Ренрих подпер щеку кулаком и взглянул на меня с откровенным сомнением. Вроде как вызов бросил.
– Честно сказать, когда я прочел твою книгу о нашем мире, очень удивился, – Ренрих едва заметно поморщился, произнеся это «нашем мире»; видимо, согласие на депортацию далось ему не без труда. – Ты уж извини, но описания у тебя так себе. Особенно те, что не касаются тонкой внутренней организации отважного Рона и красоты тех девиц, которые им восхищаются.
– Эй! – возмутилась я. – Там много деталей! И приключения есть!
– Вот я и говорю: как из такой невнятной книги получился такой упорядоченный мир. Долго же ему пришлось… ладно-ладно, не пыхти, признаю, есть в книге приключения!
Я погрозила ему пальцем.
– Вот то-то же! Разумеется, у меня получается гораздо больше материала, в книгу входит далеко не все. Тут важно, чтобы читателю было интересно!

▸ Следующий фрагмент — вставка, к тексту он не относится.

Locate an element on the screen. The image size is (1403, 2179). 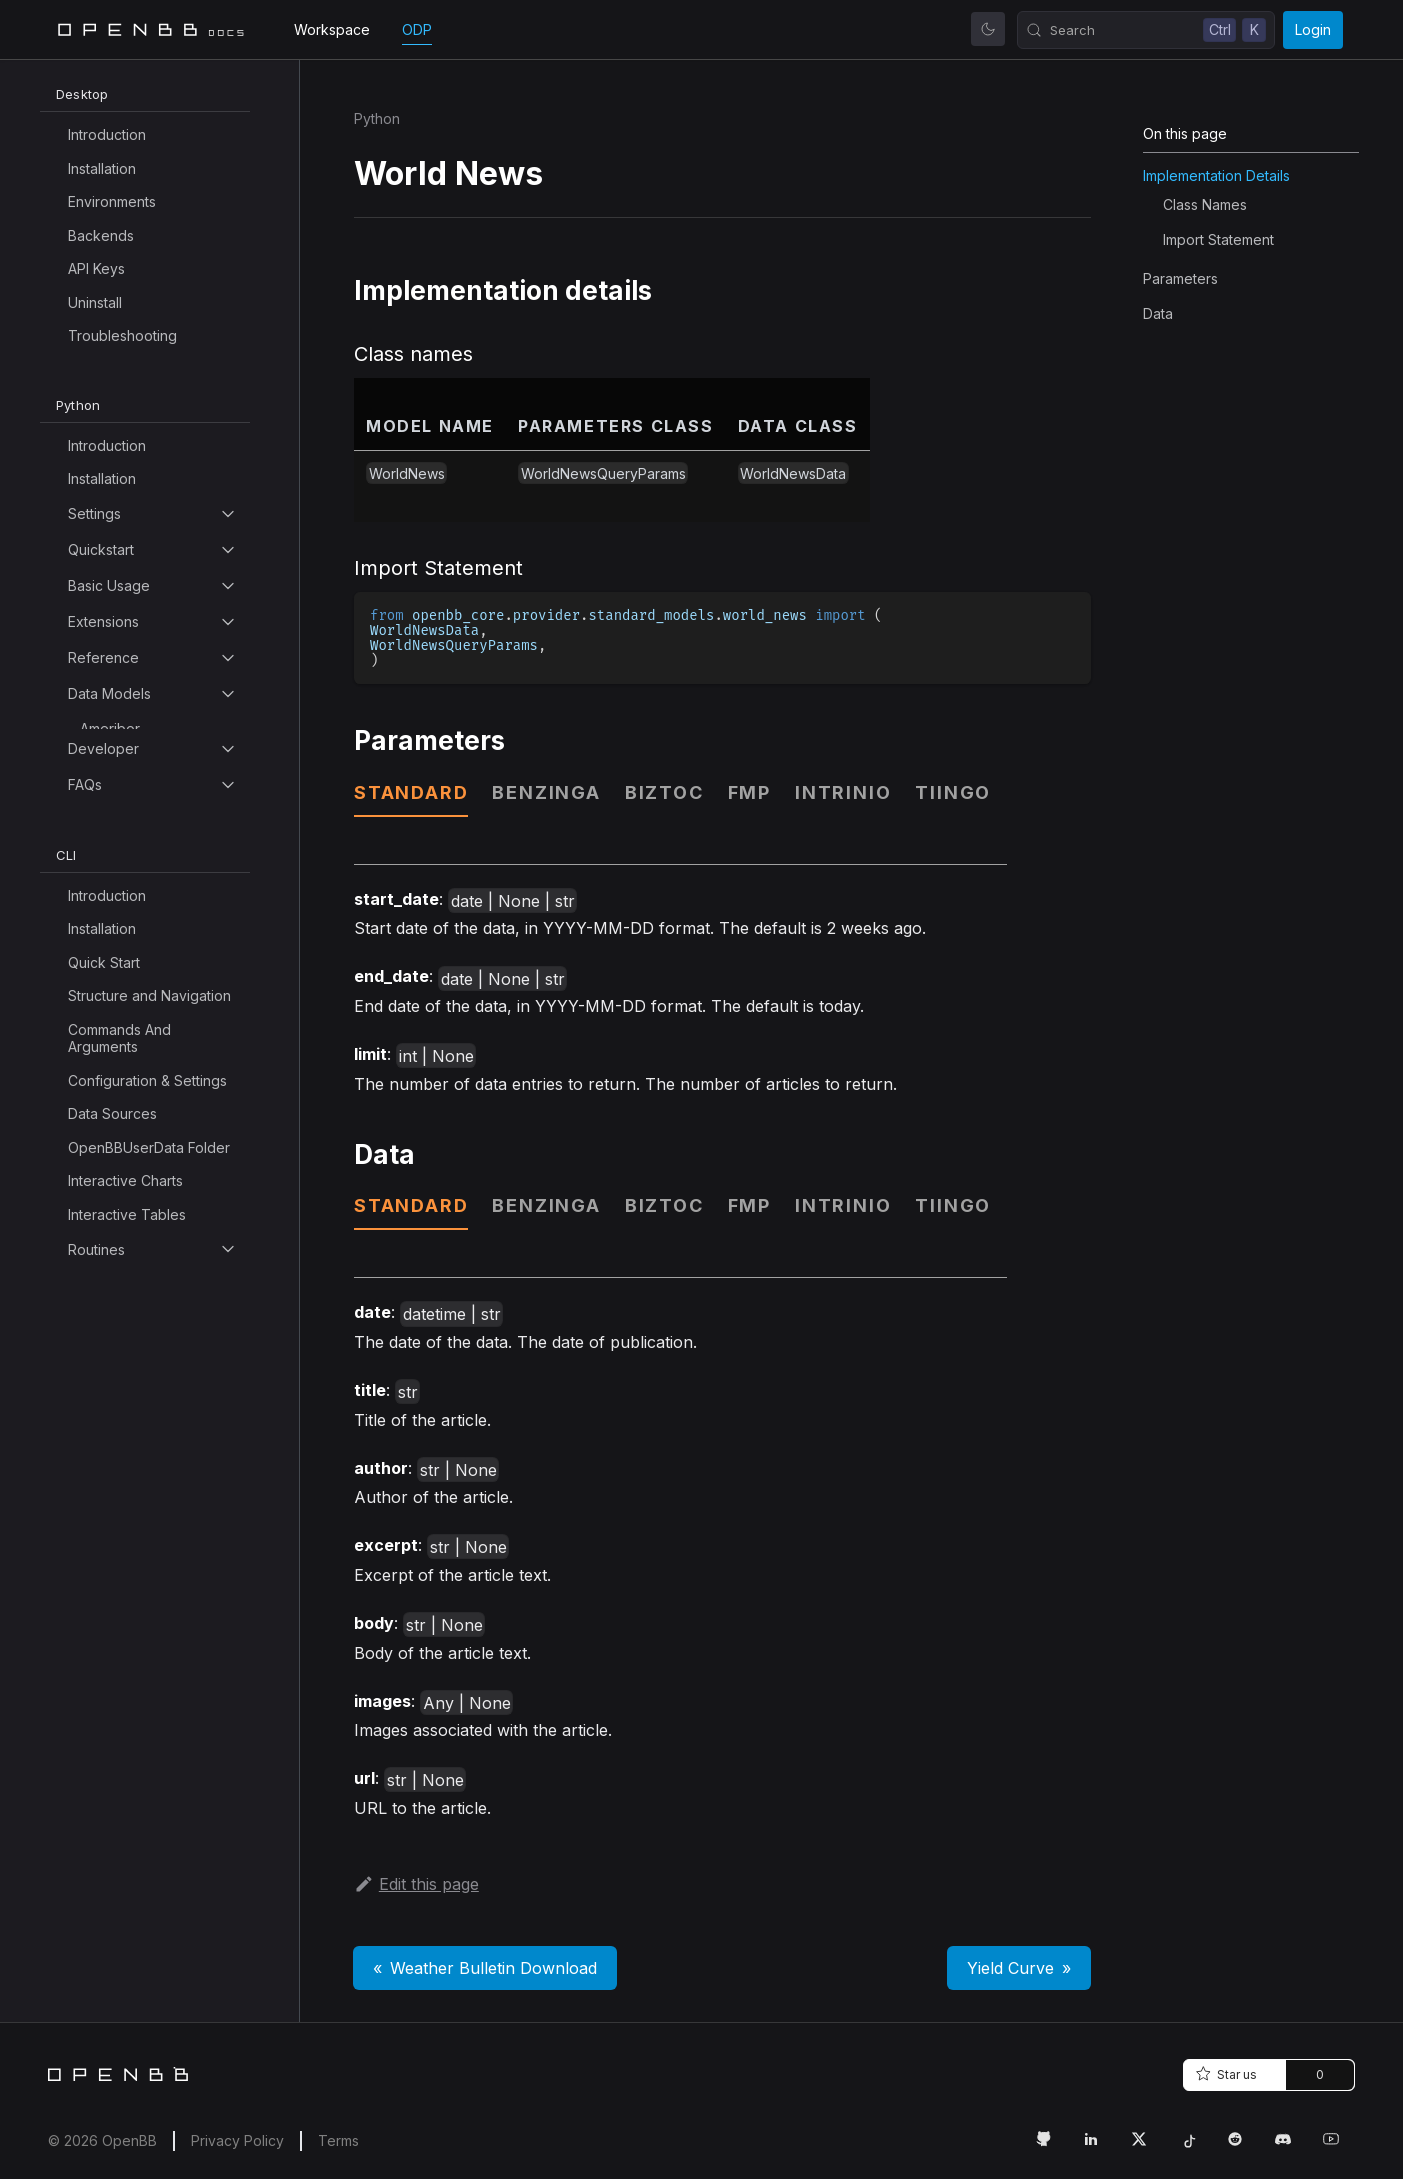 Congress Bill Info is located at coordinates (137, 1852).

– Тогда зачем? Ты ведь могла ограничиться…
– Но я должна знать, как функционирует мой мир! Не досконально, конечно.
– Да уж, я понял. В риммейль-двигателях ты совершенно ничего не смыслишь!
– Но ведь работают? – уточнила я, не сомневаясь в ответе.
– Работают-работают!
– А почему мы обсуждаем меня? – спросила я, слегка раздраженная его претензиями. Хотя в глубине души я понимала, что для Ренриха, может, мое существование, также странно, как и для меня – его собственное. Поэтому вопросы сами собой возникают…
– Потому что я не могу рассказывать тебе о себе. Особенно то, чего нет в книге. А в книге обо мне, как ты помнишь, три абзаца. В прологе, разумеется, было больше, но я тебе почти все выложил. Есть опасность, что скажу лишнее. А для меня это… нежелательно. К тому же, история может не получиться. Ты говорила, что у тебя нет вдохновения. Значит, я просто помогу его вернуть.
Действительно, просто. Подумаешь, вдохновение – ерунда полная! У меня аж глаз начал дергаться. Хотя, казалось бы, ну, что такого Ренрих сказал?
– А ты только под вдохновение пишешь? – не замечая моего состояния, поинтересовался этот отр-рицательный герой.
– Почему, не только. Основная часть работы над книгой – это именно работа. Сидишь, переставляешь фразы, следишь, чтобы все детали были на месте. Но для этого нужно хотя бы начать. Тем более что тебе подавай «настоящую историю».
– Ты все-таки иногда слушаешь, – хмыкнул Ренрих и вдруг спросил: – Я тебя так сильно напугал в прошлый раз?
– С чего ты взял? – нет, правда, вот это вопросики! После того, как я его не выгнала и разделила с ним, так сказать, картошку мира.
– Ты какая-то зажатая. Даже когда забываешься, хмуришься. Обычно люди расслабляются. По-другому реагируют. А ты вроде как ждешь подвоха.
– Будто подвоха не может быть, – хмыкнула я.
– Ладно, я заслужил. И все же, у тебя что-то случилось.
Наблюдательный какой! Я едва не ответила как есть: мол, дело вообще не в тебе, а в Ване, о разговоре с которым я никак не могу перестать думать. Он держал меня, будто петля. Кажется, я сама это лишь теперь осознала.
Но вот Ренриху об этом знать незачем! Не собиралась я делиться с ним своими бедами.